All of that said, if my daughter were more vocal about mistreatment, or quick to hit back, I would probably focus on a different approach.
posted by stinker at 4:11 PM on June 21, 2010


We've been talking to our kids since they were verbal. We talk about screaming, and we do it directly and in other conversations ("You're being very loud, please stop screaming when nothing's wrong. When should you scream?" "When a stranger tries to touch me." "Yes, scream at the top of your lungs, as loud as you can. But not when your brother looks at you with that face.")

This doesn't have to be scary for them, and you may even get a dry run; when my kids were somewhere around two years old, we were at a museum and a man walked up, took my daughter's hand and started walking away. It turned out to be an innocent mistake* but she did the right thing and everything was fine.

*I was right there, and immediately realized he'd taken my daughter's hand instead of his son's (they were wearing the same shirt, and his son was standing nearby looking confused at his father's back walking away) but my daughter began screaming bloody murder when she looked up and saw it wasn't me.
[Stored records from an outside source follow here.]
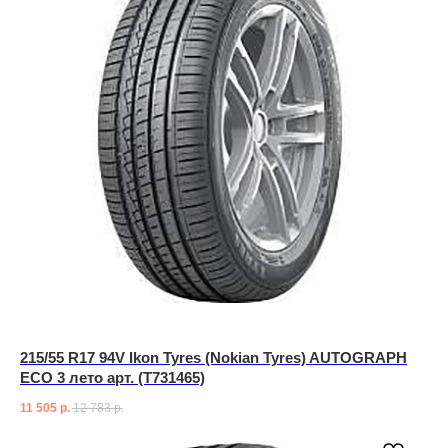
215/55 R17 94V Ikon Tyres (Nokian Tyres) AUTOGRAPH
ECO 3 лето арт. (T731465)
11 505
р.
12 783
р.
He seemed to be hearing-impaired, or just expecting a tantrum from his son, because he did nothing but keep walking. I tapped him on the shoulder, he looked at me, I pointed at my daughter, he looked down, his face went white as a sheet, and he let her go and started looking for his son frantically until I pointed him out. Heh.
posted by davejay at 4:31 PM on June 21, 2010 [1 favorite]


Best answer: There is a Berenstain Bears book called "The Berenstain Bears Learn About Strangers" that might be a good jumping off point for discussions after you read up on some of the stuff above listed for adults. My 4YO adores the Bears so we bought this book and plan to do a little revisit with scenarios, etc as time goes on. One important and useful thing in the book is that after talking with Mama and Papa Bear about stranger danger, Sister starts to see everyone as a scary threat (with menacing pics). Her parents help her to realize that keeping safe doesn't mean that she has to be scared all the time of people she doesn't know.
posted by mdiskin at 7:52 PM on June 21, 2010


we made these "lateral thinking sessions" and completely mixed the scenarios so that danger was simply one of many others. Each scenario would get more complex (deliberately) as they grew, so, everything from what would happen if the sun didn't rise, to if you're coming home from school and the bus breaks down. Because we're in the medical field we mixed in simply first aid scenarios, so what happens if you're at home and Dad suddenly falls down and you can't wake him?

They became problem solving orientated and ingenuity rewarding sessions, the kids loved them.

At the moment we're at "You've spent the rent, the phone-bill is due, the Uni is threatening to block you from taking your exams cos you spent the fees on some manolo's...."
posted by Wilder at 4:33 AM on June 22, 2010 [1 favorite]


as I tossed that last one out facetiously I realised that eldest daughter's poor budgeting skills will place her in far more danger than a stranger on a dark night in Dublin 1.